How to complete this task:
If a record below holds a picture, drop the picture and copy everything else exactly.
----------------------------------------
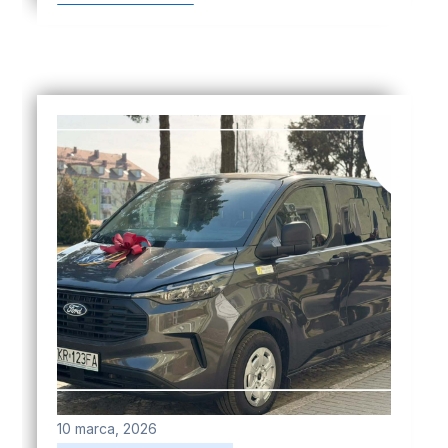
10 marca, 2026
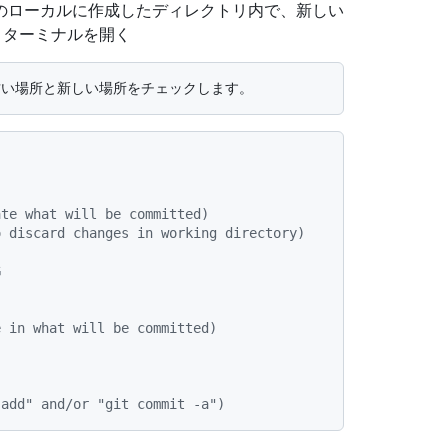
のローカルに作成したディレクトリ内で、新しい
うターミナルを開く
ate what will be committed)
o discard changes in working directory)
G
e in what will be committed)
 add" and/or "git commit -a")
----------------------------------------
Response to this task:
10 marca, 2026
のローカルに作成したディレクトリ内で、新しい
うターミナルを開く
ate what will be committed)
o discard changes in working directory)
G
e in what will be committed)
 add" and/or "git commit -a")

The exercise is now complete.